Prescription drug misuse represents “a major public health threat” in North America, and Canada is burdened with the second-highest prescription opioid consumption rate worldwide, just behind the United States, the International Narcotics Control Board reports.

Prescription drugs are highly addictive, but regularly used in treating acute pain. Nevertheless, evidence supporting their use is disputed, and many say they come with potential for harm that exceeds the benefits. Experts have suggested that the health care community and the federal agency that oversees it should do more to regulate the drugs themselves, and the uses that they are approved for.

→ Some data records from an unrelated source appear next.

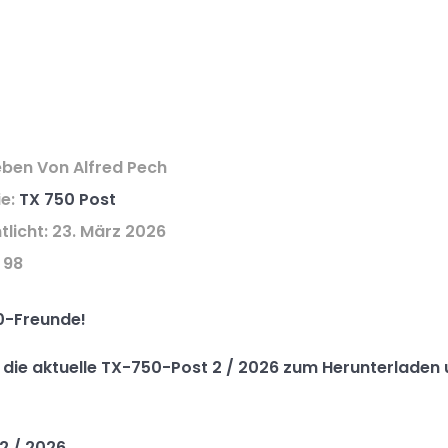
eben Von
Alfred Pech
ie:
TX 750 Post
tlicht: 23. März 2026
 98
0-Freunde!
hr die aktuelle TX-750-Post 2 / 2026 zum Herunterladen
2 / 2026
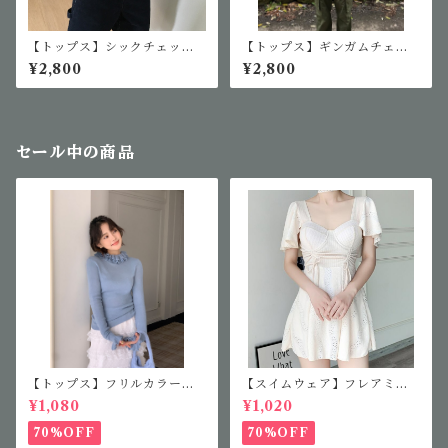
【トップス】シックチェック
【トップス】ギンガムチェッ
シングルボタンシャツ
クギャザーブラウス
¥2,800
¥2,800
セール中の商品
【トップス】フリルカラーニ
【スイムウェア】フレアミニ
ット
ワンピース
¥1,080
¥1,020
70%OFF
70%OFF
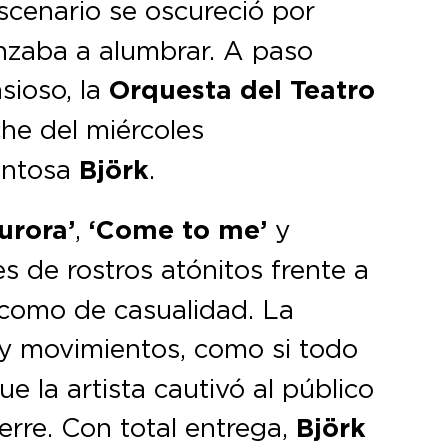
escenario se oscureció por
anzaba a alumbrar. A paso
sioso, la
Orquesta del Teatro
che del miércoles
entosa
Björk
.
urora’
,
‘Come to me’
y
es de rostros atónitos frente a
i como de casualidad. La
 y movimientos, como si todo
e la artista cautivó al público
erre. Con total entrega,
Björk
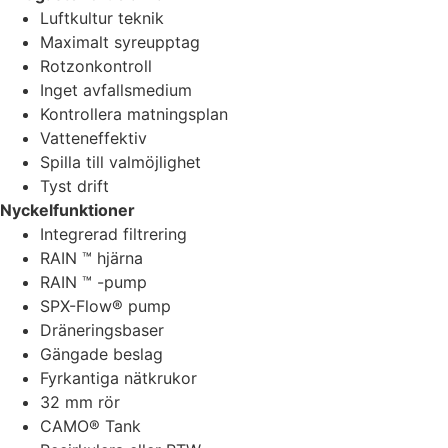
Luftkultur teknik
Maximalt syreupptag
Rotzonkontroll
Inget avfallsmedium
Kontrollera matningsplan
Vatteneffektiv
Spilla till valmöjlighet
Tyst drift
Nyckelfunktioner
Integrerad filtrering
RAIN ™ hjärna
RAIN ™ -pump
SPX-Flow® pump
Dräneringsbaser
Gängade beslag
Fyrkantiga nätkrukor
32 mm rör
CAMO® Tank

As well, many physicians are requesting assistance to safely prescribe opioids for their patients.

In an attempt to help, Toronto-based ‘med-tech’ start-up CognisantMD has combined mobile technology, cloud-computing and a desire for improved patient care to offer a series of digital tools for physicians and health care practitioners who prescribe, or whose patients request, opioids.

CognisantMD builds, hosts and shares a wide variety of digital and online tools for use by medical practitioners, and its core executive team represents a cross-section of technical and medical skill sets.
CognisantMD develops a wide range of medical applications for mobile and cloud based platforms.

CognisantMD develops a wide range of medical applications for mobile and cloud based platforms.

Founder Doug Kavanagh, for example, is a family doctor and physician, and he is a software engineer who specializes in electronic medical records development and clinical e-content. President Jeff Kavanagh has spent the last 15 years in the enterprise software industry, building and running Internet-based hosted software (i.e. “cloud-based software-as-a-service”).

The company has now released a series of flowcharts, information sheets, medical forms and patient questionnaires that are filled out using a touch screen tablet in the doctor’s office or online from the patient’s home via a secure online Web portal.
 

Patients are encouraged to use Wi-Fi compatible tablets with large size screens (nine inches or more), running Android 4.0.4 or higher. CognisantMD offers free downloads from its library of application, used used on what it calls OceanWave patient tablets and TELUS PS Suite Electronic Medical Record (EMR).

The opioid management toolkit was released as the provincial Ministry of Health announced a $3.6 million fund to support the appropriate prescription of commonly abused prescription drugs, including opioids.

“Without a proper screening and charting process in place for prescribing controlled substances, patients are at risk. On the one hand, we’re seeing rates of opioid addiction and related deaths skyrocket; on the other hand, many physicians are erring on the side of caution, leading to inadequate pain management,” said Dr. Doug Kavanagh. “This toolkit puts guideline-based tools into the hands of patients and physicians right at the point of care, helping to reduce risk when prescribing opioids for chronic pain.”

The Opioid Management Toolkit was developed in accordance with McMaster National Pain Centre’s Opioid Manager and the “Canadian Guideline for Safe and Effective Use of Opioids for Chronic Non-Cancer Pain”.

Other provincial agencies have used online technology to deliver educational material, such as the College of Physicians and Surgeons of Alberta, about prescription opioids, and have launched programs like Prescription Prescribing Practices Program with information and support about opioid prescriptions.